*** Block opens ***
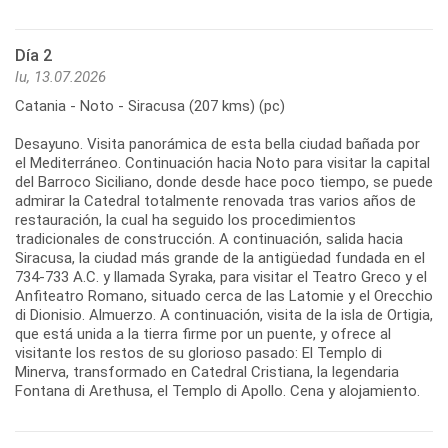
Día 2
lu, 13.07.2026
Catania - Noto - Siracusa (207 kms) (pc)
Desayuno. Visita panorámica de esta bella ciudad bañada por
el Mediterráneo. Continuación hacia Noto para visitar la capital
del Barroco Siciliano, donde desde hace poco tiempo, se puede
admirar la Catedral totalmente renovada tras varios años de
restauración, la cual ha seguido los procedimientos
tradicionales de construcción. A continuación, salida hacia
Siracusa, la ciudad más grande de la antigüedad fundada en el
734-733 A.C. y llamada Syraka, para visitar el Teatro Greco y el
Anfiteatro Romano, situado cerca de las Latomie y el Orecchio
di Dionisio. Almuerzo. A continuación, visita de la isla de Ortigia,
que está unida a la tierra firme por un puente, y ofrece al
visitante los restos de su glorioso pasado: El Templo di
Minerva, transformado en Catedral Cristiana, la legendaria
*** Block closes ***
● **Task description**: Copy all the lines from the data above that hold the word "Catedral".

● **Result**:
admirar la Catedral totalmente renovada tras varios años de
Minerva, transformado en Catedral Cristiana, la legendaria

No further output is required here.